Category Archives: Work

Q&A: fear of baby preferring dad over mom

Gah! Technology problems!

Anonymous writes:

"I am the mom of an 8-month old boy. I work full-time, and my husband ismostly a stay-at-home dad. Our situation is pretty great, although I
wish I worked 3 or 4 days a week instead of 5, but that's life, right?
The thing that has come up since I returned to work though is that I've
become surprisingly insecure about whether my son is more attached to
his dad than to me. I hate feeling this insecure and emotionally needy
with my own child and it isn't good for any of us, but I can't help
feeling really afraid that he will be way more into daddy than me. I
know toddlers often go through phases of strongly preferring one parent
over the other, and I'm worried that it's going to be his dad and I
will have a really hard time not taking that personally. I would love
to hear from working moms with stay-at-home husbands who either (a)
feel that their child is very strongly attached to them and can
reassure me a little, or (b) have been through their kid being more
attached to dad but got through it okay. If I'm really honest with
myself, I want more of the reassurance that our situation can still
lead to a very close mother-son bond, but I would like to hear both

I know you know you can have a close relationship with your son. You know he loves you, that he knows you're his mom, and that he's always going to know that.
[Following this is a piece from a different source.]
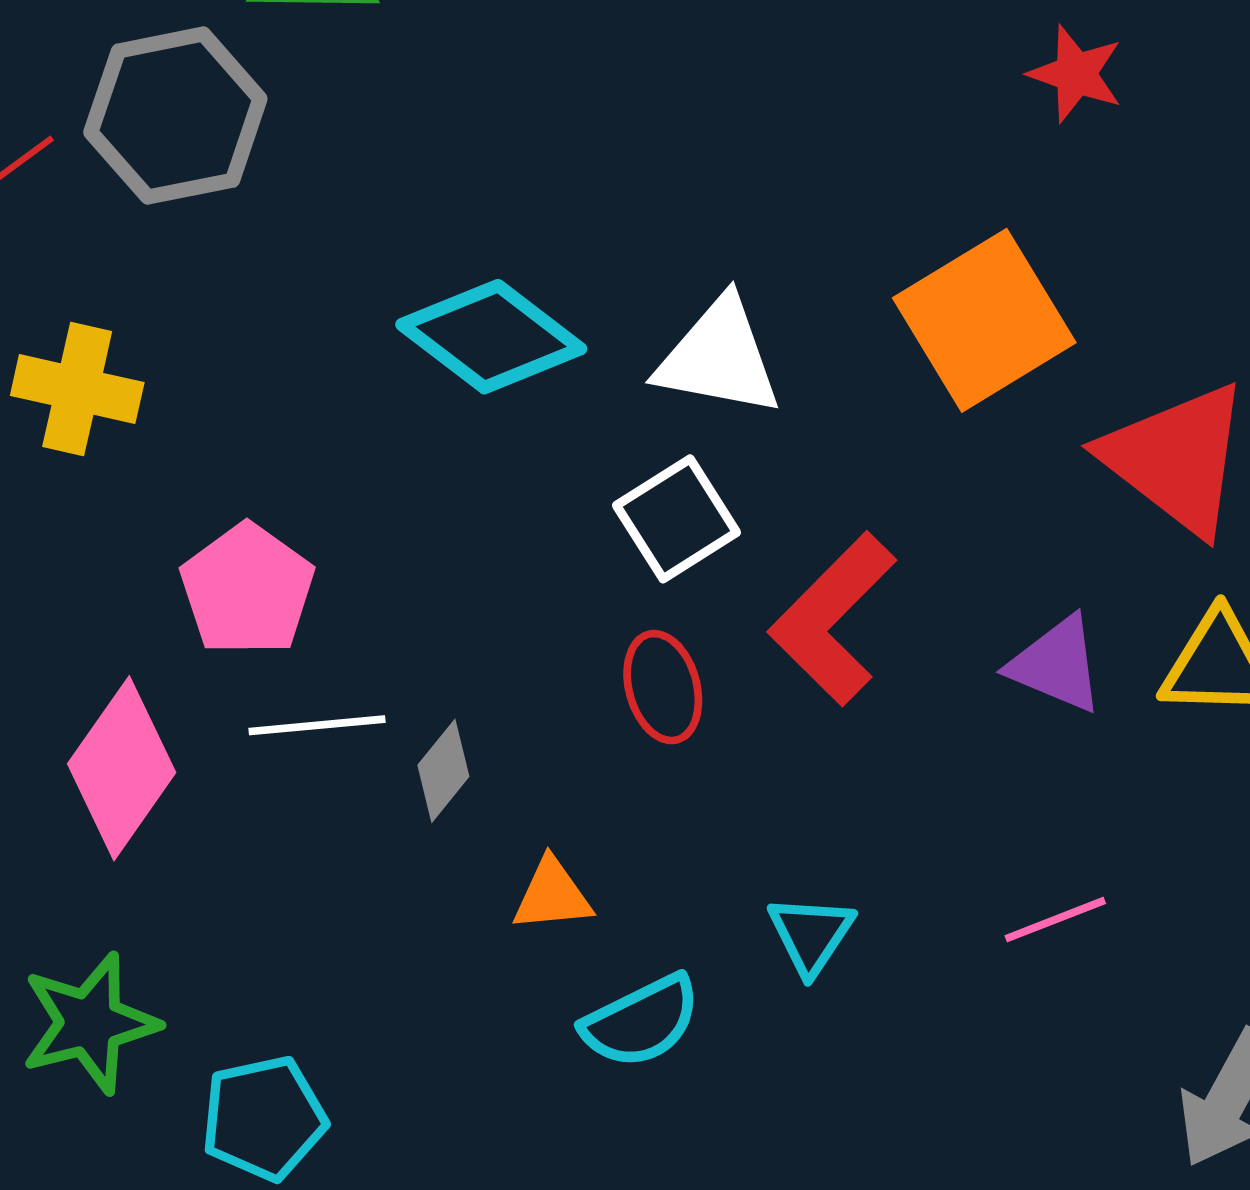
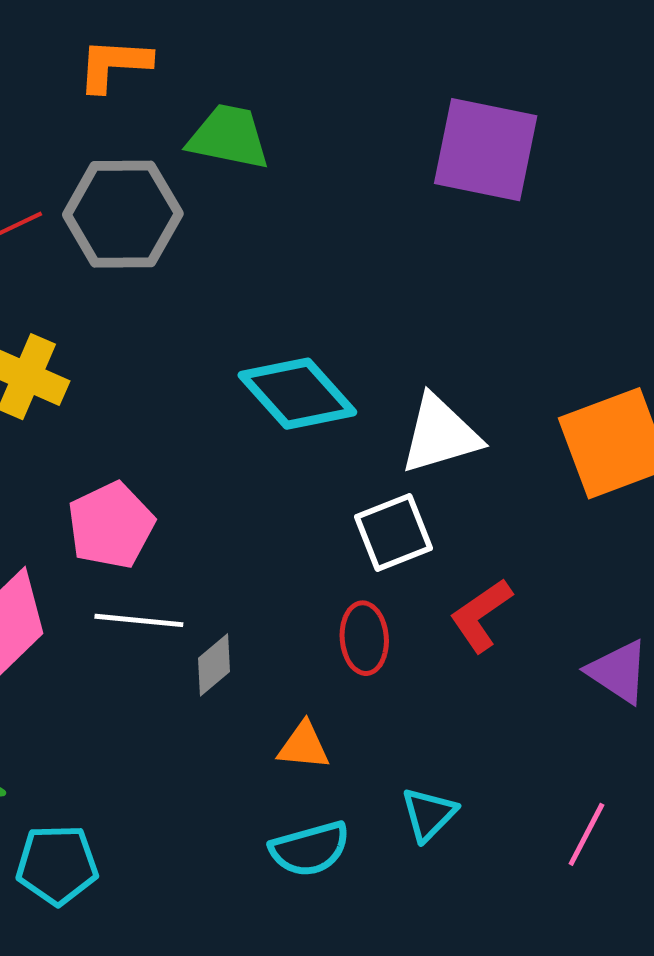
white triangle: (719, 357) -> (440, 435), turned -38
red L-shape: (833, 619) -> (481, 615), size x0.7
orange triangle: (552, 895) -> (304, 746), moved
pink line: (1055, 920) -> (586, 834), turned -52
I know you know plenty of families that have SAH moms and WOH dads in which the kids are very close to their dads.

So it's not about whether you can form a close relationship. It's about your fear of how you're going to handle the different emotional stages your baby goes through if you're not there all day long with him. This is an issue not about your son and his bond with you or your partner, but about your conflict with not being at home with him more.
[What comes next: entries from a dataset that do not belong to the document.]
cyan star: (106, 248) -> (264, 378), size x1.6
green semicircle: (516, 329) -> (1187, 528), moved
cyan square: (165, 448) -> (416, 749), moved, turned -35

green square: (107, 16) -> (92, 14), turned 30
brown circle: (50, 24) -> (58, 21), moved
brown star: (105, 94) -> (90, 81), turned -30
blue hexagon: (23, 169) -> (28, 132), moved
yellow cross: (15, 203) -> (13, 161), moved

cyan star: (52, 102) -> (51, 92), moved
So that's what you have to work on. Because the readers and I can give you hundreds of data points proving that it's possible (even easy!) to have a great relationship with your kids while working fulltime (and think about all those adults who talk about how close they are to mothers who worked three jobs to feed them and were hardly ever home, so it's clearly not just about facetime), but until you come to terms with how much you're home and how much you're not, you're not going to be able to accept it in your heart.

It makes me hurt for you that this is turning into such an anxiety point for you. I feel like I was lucky when I went back fulltime–it was the only way I could get a divorce, so I knew I had no choice (since divorce was the only way for me to get my kids out of the middle of our toxicity). It doens't sound like you have come to terms with it, though. Is it possible that you feel like there's something different that you could be doing? If there is, you might want to explore whether that's a possibility so you know you've maximized your options.

I don't think it hurts most kids to be apart from their parents all day while their parents are at work. I do think it hurts some parents, though. So you owe it to yourself to figure out a way to be OK (or as OK as you can be) with your home/not home ratio or else there's always going to be some worry point for you.

Any advice or sympathy for Anon? Any reassurance that her son will have a good relationship with her? And ideas for helping make WOH easier on her emotionally?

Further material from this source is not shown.